27 Nov 2019
Posted
in Automotive
The publicity hungry Elon Musk has won copious quantities of media coverage following the launch of the Tesla pickup truck – a vehicle dubbed the ‘Cybertruck’. Even a public gaffe at the Cybertruck launch does not appear to have dampened enthusiasm among supporters. Yet the share price sank 6% following the reveal largely because of physical appearance of the pickup, and that should concern the board of the company.
In key areas the new Tesla is reported to perform better than leading pickups in the United States, suggesting the share price should have risen, not declined. What Tesla needed was a conventional looking design but which contained the market leading electric technology the company has become famous for. Elon Musk stepping back from day-to-day control of the company would help to avoid these problems.
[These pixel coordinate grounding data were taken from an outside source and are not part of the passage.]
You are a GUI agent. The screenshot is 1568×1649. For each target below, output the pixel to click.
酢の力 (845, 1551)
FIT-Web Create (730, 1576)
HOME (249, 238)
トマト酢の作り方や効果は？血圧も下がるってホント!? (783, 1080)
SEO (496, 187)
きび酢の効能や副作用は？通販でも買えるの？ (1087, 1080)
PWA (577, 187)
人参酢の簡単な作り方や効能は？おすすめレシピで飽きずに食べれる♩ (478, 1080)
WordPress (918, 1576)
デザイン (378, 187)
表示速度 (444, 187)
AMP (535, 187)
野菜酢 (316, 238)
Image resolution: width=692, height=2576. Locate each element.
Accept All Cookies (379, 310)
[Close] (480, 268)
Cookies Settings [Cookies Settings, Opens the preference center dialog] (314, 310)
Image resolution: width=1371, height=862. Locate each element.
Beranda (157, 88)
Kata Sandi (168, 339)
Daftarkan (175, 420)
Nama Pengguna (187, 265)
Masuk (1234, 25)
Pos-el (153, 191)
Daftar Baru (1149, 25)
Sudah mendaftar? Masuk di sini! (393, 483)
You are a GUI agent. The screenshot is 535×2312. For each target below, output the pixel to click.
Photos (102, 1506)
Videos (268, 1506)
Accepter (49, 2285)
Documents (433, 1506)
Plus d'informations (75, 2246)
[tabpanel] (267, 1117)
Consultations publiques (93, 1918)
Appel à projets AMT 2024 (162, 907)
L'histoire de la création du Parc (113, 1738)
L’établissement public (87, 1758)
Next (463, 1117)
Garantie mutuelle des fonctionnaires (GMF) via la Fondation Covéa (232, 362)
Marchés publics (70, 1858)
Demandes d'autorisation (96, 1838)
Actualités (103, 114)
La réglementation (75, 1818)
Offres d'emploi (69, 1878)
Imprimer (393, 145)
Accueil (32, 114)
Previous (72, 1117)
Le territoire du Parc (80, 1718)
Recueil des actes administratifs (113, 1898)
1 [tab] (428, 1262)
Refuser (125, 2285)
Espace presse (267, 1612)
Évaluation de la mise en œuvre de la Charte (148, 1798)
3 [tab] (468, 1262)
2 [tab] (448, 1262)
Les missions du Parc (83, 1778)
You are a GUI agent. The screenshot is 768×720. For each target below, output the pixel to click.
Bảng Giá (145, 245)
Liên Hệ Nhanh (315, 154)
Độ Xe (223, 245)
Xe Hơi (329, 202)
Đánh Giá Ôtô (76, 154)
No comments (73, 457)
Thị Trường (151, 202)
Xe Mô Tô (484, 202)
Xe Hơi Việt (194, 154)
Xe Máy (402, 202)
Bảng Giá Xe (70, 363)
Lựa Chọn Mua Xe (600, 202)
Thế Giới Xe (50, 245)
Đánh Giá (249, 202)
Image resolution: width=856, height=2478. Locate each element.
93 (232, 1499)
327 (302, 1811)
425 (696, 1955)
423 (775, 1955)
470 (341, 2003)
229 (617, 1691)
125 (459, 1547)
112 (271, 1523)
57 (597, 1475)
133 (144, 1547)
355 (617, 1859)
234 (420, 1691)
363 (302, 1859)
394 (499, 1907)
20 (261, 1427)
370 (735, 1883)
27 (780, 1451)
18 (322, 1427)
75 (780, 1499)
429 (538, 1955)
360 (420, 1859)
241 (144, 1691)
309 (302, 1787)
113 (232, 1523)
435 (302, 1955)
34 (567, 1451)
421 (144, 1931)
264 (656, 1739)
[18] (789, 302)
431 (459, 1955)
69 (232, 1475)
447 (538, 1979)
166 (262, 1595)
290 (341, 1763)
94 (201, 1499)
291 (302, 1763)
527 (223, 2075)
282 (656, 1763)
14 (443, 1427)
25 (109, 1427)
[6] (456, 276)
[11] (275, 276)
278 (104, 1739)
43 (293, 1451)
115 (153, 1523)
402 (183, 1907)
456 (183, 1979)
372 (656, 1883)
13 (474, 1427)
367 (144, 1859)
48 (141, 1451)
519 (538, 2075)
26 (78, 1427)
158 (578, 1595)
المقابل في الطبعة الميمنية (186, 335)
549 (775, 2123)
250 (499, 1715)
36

A CEO with a greater focus on the immediate business needs of Tesla, rather than a grand vision, would have been able to take advantage of the Tesla market position and create a new product able to garner the positive first impressions previous models have attracted.
Investors in Tesla recently saw Elon Musk in court regarding claims the entrepreneur and the Tesla board merged the company with SolarCity for the sake of personal financial gain. The deal with SolarCity cost Tesla $2.6bn at a time when Musk was racing to put the Model 3 car into mass production. As a result of the structure put in place, much of the business empire Musk had created by 2016 suddenly became dependent on the saving of a company that not many Tesla customers were likely to have heard about. Worse still, the company was losing ground to competitors in the solar panel industry. Even in 2016 the need to behave like an established company in terms of product development and long-term strategy had been clear for a while.